Wednesday, March 12, 2008
Falling and hip fractures
Dr. Mary Bouxsein, a biomechanical engineer at Harvard, defines a fall as a "sudden, unexpected event that results in a person coming to rest on a horizontal surface."
She and others have studied the dire consequences of such events to aging skeletons. While prevention of bone loss is a major focus of medical research on osteoporosis, equally important is the prevention of fractures in bones already thinned by the disease. Research has shown that a sideways fall is almost six times more likely to cause a fracture in an osteoporotic hip than pitching over in any another direction. Healthy adult volunteers falling in research labs have shown why.
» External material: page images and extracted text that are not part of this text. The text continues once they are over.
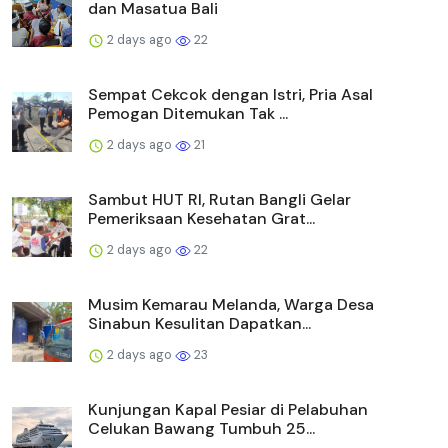
dan Masatua Bali
2 days ago
22
Sempat Cekcok dengan Istri, Pria Asal
Pemogan Ditemukan Tak ...
2 days ago
21
Sambut HUT RI, Rutan Bangli Gelar
Pemeriksaan Kesehatan Grat...
2 days ago
22
Musim Kemarau Melanda, Warga Desa
Sinabun Kesulitan Dapatkan...
2 days ago
23
Kunjungan Kapal Pesiar di Pelabuhan
Celukan Bawang Tumbuh 25...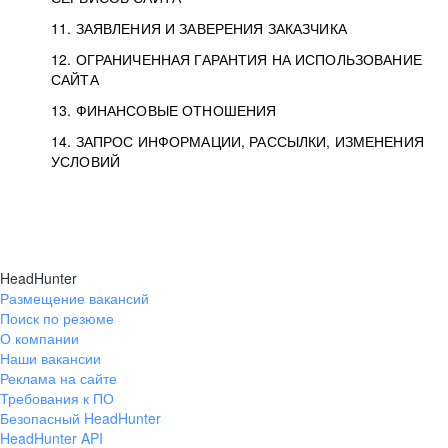
11. ЗАЯВЛЕНИЯ И ЗАВЕРЕНИЯ ЗАКАЗЧИКА
12. ОГРАНИЧЕННАЯ ГАРАНТИЯ НА ИСПОЛЬЗОВАНИЕ
САЙТА
13. ФИНАНСОВЫЕ ОТНОШЕНИЯ
14. ЗАПРОС ИНФОРМАЦИИ, РАССЫЛКИ, ИЗМЕНЕНИЯ
УСЛОВИЙ
HeadHunter
Размещение вакансий
Поиск по резюме
О компании
Наши вакансии
Реклама на сайте
Требования к ПО
Безопасный HeadHunter
HeadHunter API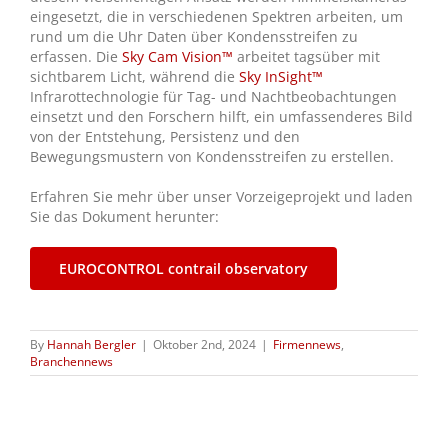
eingesetzt, die in verschiedenen Spektren arbeiten, um
rund um die Uhr Daten über Kondensstreifen zu
erfassen. Die
Sky Cam Vision™
arbeitet tagsüber mit
sichtbarem Licht, während die
Sky InSight™
Infrarottechnologie für Tag- und Nachtbeobachtungen
einsetzt und den Forschern hilft, ein umfassenderes Bild
von der Entstehung, Persistenz und den
Bewegungsmustern von Kondensstreifen zu erstellen.
Erfahren Sie mehr über unser Vorzeigeprojekt und laden
Sie das Dokument herunter:
EUROCONTROL contrail observatory
By
Hannah Bergler
|
Oktober 2nd, 2024
|
Firmennews
,
Branchennews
Only two of six subjects were able to get their arm out in time to break the impact of the fall. For the others, hip impact occurred first, with almost all of the force delivered on a path directly through the bone. As expected, overweight fallers delivered a larger impact to their hip. Even though the fat pad overlying the hip bone absorbs some of the impact energy, it is probably not enough to prevent a fracture when a large but frail lady comes to rest on the floor.
"Trochanteric padding systems" (a girdle-like garment with padding over the hips) have been developed to decrease the destructive impact of sideways falls to fragile old ladies. One study, however, found that women were reluctant to wear them because of how they looked.